I finish up by going through the bag until I’ve hit three in a row with each club within the bounds of the two poles. Total concentration. Grip, feet, alignment – then empty the brain up in my head of all thoughts that might pollute the other brain – the one down in the gut that knows exactly what to do because he’s done it thousands of times before. I stubbornly try to hit the ball the way I used to thirty years ago. The technique is still there but the body is a lot less flexible and I have to adjust to that. It’s still a great game!

I wearily stack all my clubs back in the bag, lug it over to the car and wander in to the club house for a well-earned beer. Sitting in the bay window overlooking the eighteenth green, watching a ladies foursome earnestly putting out as if the British Open was at stake, I rerun the video of the questions I might ask at the conference and the possible responses. My video could not have imagined the events that were to follow.

I did however have one idea which might be useful. I had a fairly good friend from the past who might be able to help me. We had been regular visitors to each other’s houses when Liz had been alive but when one of the couple is gone there is a tendency to lose touch. George and Helen had, if my memory was correct, a son, Steven, whom we had watched grow up and who had, after university, gone into financial journalism. He was a few years younger than Callum and the last I had heard was that he was working in Edinburgh. It would be interesting to know if he knew anything about AIM.

I got up to leave just as a slightly boisterous foursome came in for their nineteenth hole. I knew two of them quite well, especially the shorter dark-haired, pugnacious looking individual in the plus-fours.

“Morning Keith,” I said in passing. “Morning John. Had a good game?”

“Hallo, Bob. Not leaving are you? Stop a minute and have a drink.”

Keith and John were fellow members of the club with whom I had occasionally played in competitions. They were good enough characters. Keith, or as I should properly refer to as Sir Keith McDowell, was an extremely successful businessman who had taken over his father’s wholesale grocery business and built it up to become the largest chain of supermarkets in Scotland. He had recently been knighted for his success. Short and sturdy, with close cropped dark hair, going grey, he was a vigorous bundle of energy – the kind of man who never walked quietly into a room but bustled in, automatically turning heads. I didn’t know him that well but quite enjoyed his company. He played punchy golf, not much style but extremely competitive, and had a fund of rather dodgy jokes.

John Harris was a good friend who ran a veterinary clinic in the nearby town. Being in the heart of farming country and there being little competition, he had also been very successful in his career. Liz and I had got to know him years ago when we had had a dog and the friendship had developed from there.

The other two were unknown to me but were introduced by Keith as Gavin Reid, his lawyer from Edinburgh, and Peter Gibson. No further identification was volunteered for him.

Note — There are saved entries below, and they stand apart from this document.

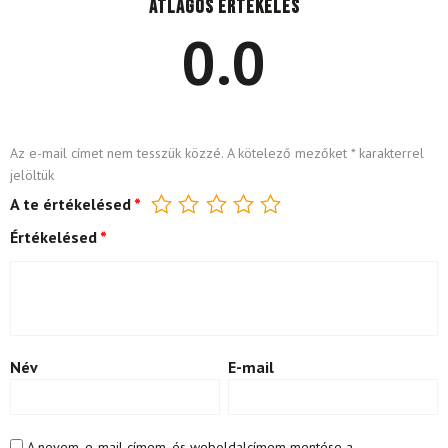
Átlagos értékelés
0.0
Az e-mail címet nem tesszük közzé.
A kötelező mezőket
*
karakterrel
jelöltük
A te értékelésed
*
Értékelésed
*
Név
E-mail
A nevem, e-mail címem, és weboldalcímem mentése a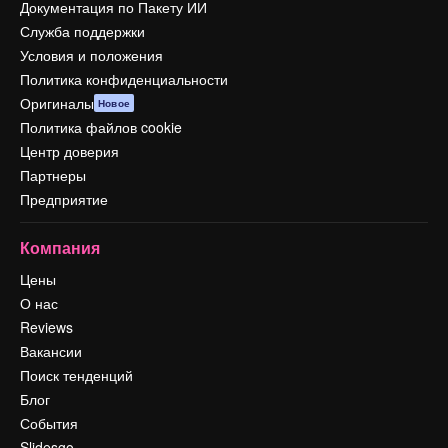
Документация по Пакету ИИ
Служба поддержки
Условия и положения
Политика конфиденциальности
Оригиналы
Новое
Политика файлов cookie
Центр доверия
Партнеры
Предприятие
Компания
Цены
О нас
Reviews
Вакансии
Поиск тенденций
Блог
События
Slidesgo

I agreed to a very quick beer, not wanting to be unsociable. We chatted for a few minutes about our chances in the upcoming Ryder Cup. Peter seemed a harmless enough chap, a bit nondescript. He didn’t have much to say because, as usual, Keith monopolised most of the conversation. The lawyer from Edinburgh didn’t volunteer much. He kept himself rather reserved, in a lawyer’s observation mode. He was a bit overweight and balding. A rather supercilious air about him. His weak chin and round, slightly bloodshot eyes said to me that he probably drank a bit too much. My guess seemed to be confirmed when he ordered a refill – large gin and tonic – before I had even drunk half of my beer.

When I had finished my drink I left them to it, promising to give Keith a call soon to fix up eighteen holes.

“This time I’ll beat you,” he said with his usual competitiveness – half smile, half deadly serious.